*Your task*.
Would you repeat exactly the part of the listing below that runs from the line containing "Россией нормализуются" down to the line containing "11 апреля 2014, 01:27", inclusive, and nothing else?
[Start of section]
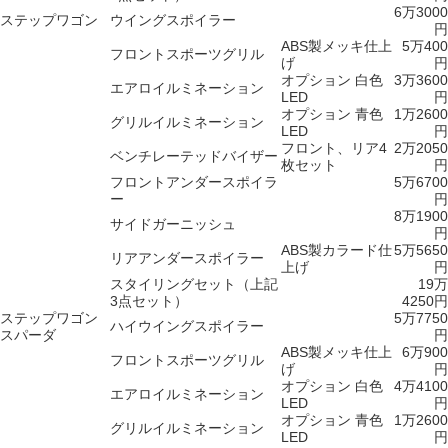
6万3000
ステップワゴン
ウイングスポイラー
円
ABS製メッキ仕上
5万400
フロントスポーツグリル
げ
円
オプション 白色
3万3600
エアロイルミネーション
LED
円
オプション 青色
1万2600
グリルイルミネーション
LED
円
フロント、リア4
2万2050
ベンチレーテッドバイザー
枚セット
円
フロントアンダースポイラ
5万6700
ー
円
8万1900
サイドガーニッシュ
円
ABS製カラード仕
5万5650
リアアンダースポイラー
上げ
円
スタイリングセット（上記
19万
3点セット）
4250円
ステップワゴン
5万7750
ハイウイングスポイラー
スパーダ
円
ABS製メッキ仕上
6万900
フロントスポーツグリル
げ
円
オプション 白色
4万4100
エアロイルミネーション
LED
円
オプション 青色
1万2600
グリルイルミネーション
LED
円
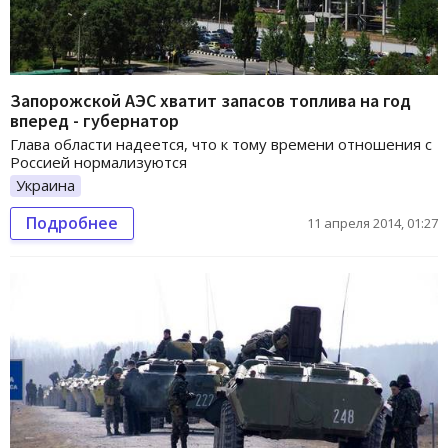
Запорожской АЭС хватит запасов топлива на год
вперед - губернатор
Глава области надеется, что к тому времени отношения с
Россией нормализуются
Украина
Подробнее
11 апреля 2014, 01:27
[End of section]
[Start of section]
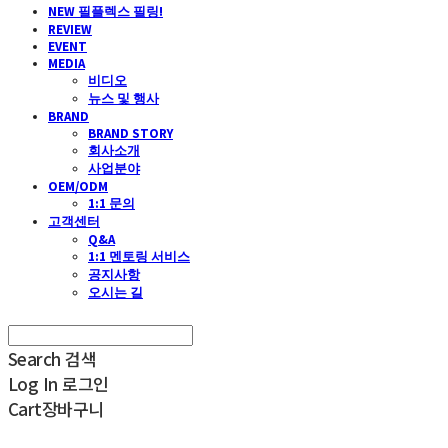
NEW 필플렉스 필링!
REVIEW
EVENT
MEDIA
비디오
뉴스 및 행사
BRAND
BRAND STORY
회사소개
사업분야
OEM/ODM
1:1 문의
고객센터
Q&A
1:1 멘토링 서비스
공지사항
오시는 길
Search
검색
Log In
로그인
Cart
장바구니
[End of section]
[Start of section]
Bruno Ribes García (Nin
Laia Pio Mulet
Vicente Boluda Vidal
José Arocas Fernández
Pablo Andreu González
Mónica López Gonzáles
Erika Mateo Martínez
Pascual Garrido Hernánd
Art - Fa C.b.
[End of section]
*Answer to the exercise*.
Россией нормализуются
Украина
Подробнее
11 апреля 2014, 01:27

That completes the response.